| What this task involves |
For each entry below, write an exact copy and leave out the images.

☆ ☆ ☆

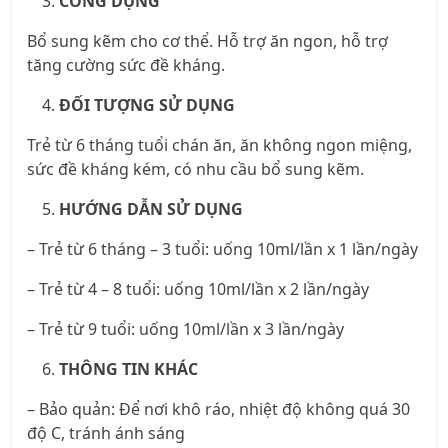
CÔNG DỤNG
Bổ sung kẽm cho cơ thể. Hỗ trợ ăn ngon, hỗ trợ
tăng cường sức đề kháng.
ĐỐI TƯỢNG SỬ DỤNG
Trẻ từ 6 tháng tuổi chán ăn, ăn không ngon miệng,
sức đề kháng kém, có nhu cầu bổ sung kẽm.
HƯỚNG DẪN SỬ DỤNG
– Trẻ từ 6 tháng – 3 tuổi: uống 10ml/lần x 1 lần/ngày
– Trẻ từ 4 – 8 tuổi: uống 10ml/lần x 2 lần/ngày
– Trẻ từ 9 tuổi: uống 10ml/lần x 3 lần/ngày
THÔNG TIN KHÁC
– Bảo quản: Để nơi khô ráo, nhiệt độ không quá 30
độ C, tránh ánh sáng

☆ ☆ ☆

| Solution |
CÔNG DỤNG
Bổ sung kẽm cho cơ thể. Hỗ trợ ăn ngon, hỗ trợ
tăng cường sức đề kháng.
ĐỐI TƯỢNG SỬ DỤNG
Trẻ từ 6 tháng tuổi chán ăn, ăn không ngon miệng,
sức đề kháng kém, có nhu cầu bổ sung kẽm.
HƯỚNG DẪN SỬ DỤNG
– Trẻ từ 6 tháng – 3 tuổi: uống 10ml/lần x 1 lần/ngày
– Trẻ từ 4 – 8 tuổi: uống 10ml/lần x 2 lần/ngày
– Trẻ từ 9 tuổi: uống 10ml/lần x 3 lần/ngày
THÔNG TIN KHÁC
– Bảo quản: Để nơi khô ráo, nhiệt độ không quá 30
độ C, tránh ánh sáng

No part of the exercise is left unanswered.